Затем, беззвучно шевеля губами, начал про себя устанавливать «состав преступления»: «Гм, уж этот мне Петер! Ну и шельма! Отведал, как готовит хозяйка, а теперь, как видно, хочет отведать и ее самое».

Это предположение подкреплялось еще и тем, что Эстер выбежала из комнаты, бросив в дверях уничтожающий взгляд на Петера, а когда Петер, уходя, пожелал проститься с нею, мадам Люси плаксиво-гнусавым голосом сообщила, что у барышни разболелась голова и она не может выйти.

Болит голова, – значит, сердится.
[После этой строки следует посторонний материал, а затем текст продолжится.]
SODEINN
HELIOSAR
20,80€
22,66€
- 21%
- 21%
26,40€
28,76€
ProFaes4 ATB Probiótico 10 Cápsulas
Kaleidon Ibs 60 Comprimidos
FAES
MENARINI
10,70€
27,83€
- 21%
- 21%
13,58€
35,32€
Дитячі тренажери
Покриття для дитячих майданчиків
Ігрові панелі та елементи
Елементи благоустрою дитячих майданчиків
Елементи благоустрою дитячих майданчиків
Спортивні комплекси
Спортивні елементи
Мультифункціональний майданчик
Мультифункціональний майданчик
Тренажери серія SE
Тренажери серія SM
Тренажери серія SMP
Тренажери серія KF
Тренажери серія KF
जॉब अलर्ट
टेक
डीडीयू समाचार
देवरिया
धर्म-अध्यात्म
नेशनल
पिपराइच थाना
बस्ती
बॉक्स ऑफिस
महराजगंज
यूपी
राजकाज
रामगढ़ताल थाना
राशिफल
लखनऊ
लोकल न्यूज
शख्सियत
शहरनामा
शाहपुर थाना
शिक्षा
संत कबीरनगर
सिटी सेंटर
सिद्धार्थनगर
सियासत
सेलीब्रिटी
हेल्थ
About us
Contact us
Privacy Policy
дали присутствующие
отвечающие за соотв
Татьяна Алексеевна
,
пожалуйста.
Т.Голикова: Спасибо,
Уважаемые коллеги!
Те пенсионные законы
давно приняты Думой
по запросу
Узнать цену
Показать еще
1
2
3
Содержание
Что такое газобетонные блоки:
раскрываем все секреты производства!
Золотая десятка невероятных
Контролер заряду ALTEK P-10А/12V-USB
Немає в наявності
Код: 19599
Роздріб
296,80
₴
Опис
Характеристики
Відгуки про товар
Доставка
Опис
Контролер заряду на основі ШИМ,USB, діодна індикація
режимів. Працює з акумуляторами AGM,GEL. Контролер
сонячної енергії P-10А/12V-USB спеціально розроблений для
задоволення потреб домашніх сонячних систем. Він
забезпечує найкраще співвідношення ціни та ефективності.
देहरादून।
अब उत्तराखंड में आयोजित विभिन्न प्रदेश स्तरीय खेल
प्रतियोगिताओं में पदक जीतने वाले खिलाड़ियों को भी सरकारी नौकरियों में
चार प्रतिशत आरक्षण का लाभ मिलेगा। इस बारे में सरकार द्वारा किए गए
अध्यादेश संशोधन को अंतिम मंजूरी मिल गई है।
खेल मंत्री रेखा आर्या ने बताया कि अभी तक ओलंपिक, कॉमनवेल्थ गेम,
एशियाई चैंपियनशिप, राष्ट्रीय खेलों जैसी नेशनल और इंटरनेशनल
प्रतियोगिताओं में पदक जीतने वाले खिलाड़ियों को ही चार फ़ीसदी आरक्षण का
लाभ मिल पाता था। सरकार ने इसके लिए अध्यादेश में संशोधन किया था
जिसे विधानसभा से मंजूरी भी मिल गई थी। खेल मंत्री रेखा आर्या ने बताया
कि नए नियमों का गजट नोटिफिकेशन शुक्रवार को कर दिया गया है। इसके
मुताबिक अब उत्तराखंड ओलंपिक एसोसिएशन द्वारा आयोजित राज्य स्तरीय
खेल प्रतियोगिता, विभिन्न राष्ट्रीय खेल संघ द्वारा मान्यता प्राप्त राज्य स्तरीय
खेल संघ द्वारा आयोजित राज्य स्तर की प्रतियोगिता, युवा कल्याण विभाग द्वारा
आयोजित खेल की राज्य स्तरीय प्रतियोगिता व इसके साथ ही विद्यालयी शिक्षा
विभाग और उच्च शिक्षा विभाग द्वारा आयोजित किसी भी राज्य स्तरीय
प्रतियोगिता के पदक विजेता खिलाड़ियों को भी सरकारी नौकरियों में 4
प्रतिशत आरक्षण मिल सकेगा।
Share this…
Сердится, но не выдает, – следовательно, есть надежда.

На следующий день Петер разыскал в парламенте дядю Дани.

– Послушай, мой друг! – доверительно заговорил он. – Один обед ты уже устроил для Эстер, которая хотела со мной помириться. Теперь, прошу тебя, дай еще один обед для меня: я должен помириться с нею.

– Хе-хе-хе, – захихикал старый лис. – Сделать все можно. Можно, но только осторожно, сын мой. Даже у меня закралось подозрение, что ты хочешь расставить сети на эту голубку. Но учти, что клетка, в которой она живет, принадлежит мне, хе-хе-хе. А голубка предназначена для Пишты. Гм... Ничего нет невозможного, гм... Какую же провизию ты даешь для обеда, хе-хе-хе?

– Право свободно обманывать в счетах, – с улыбкой поддел его Корлати. Старый фискал счел этот выпад великолепным, и его большой живот так и затрясся от смеха.

Задуманный обед вскоре действительно состоялся, и Петер стал частым гостем в доме Эстер. Это бросилось в глаза даже Алторьяи.

– Послушай, дядя Дани, – как-то сказал Пишта, – поведение Петера мне что-то не нравится. Еще не хватает, чтобы он напоследок влюбился в мою невесту. Каждый раз я застаю его у вас. Что он там делает?

Старый лис пожал слегка плечами и захихикал.

– Juventus ventus! [Молодость ветрена! (лат.)] Мирятся, мой дружок, они все мирятся. Не беспокойся! Свет не видал еще таких наивных детей: вечно сердятся друг на друга, и всегда мне приходится их мирить.

* * *

В Греции было семь мудрецов и всего лишь одно кресло, в котором полагалось сидеть мудрейшему. Каждый из семи мудрецов предлагал это кресло другому. Это соадавало весьма большие затруднения.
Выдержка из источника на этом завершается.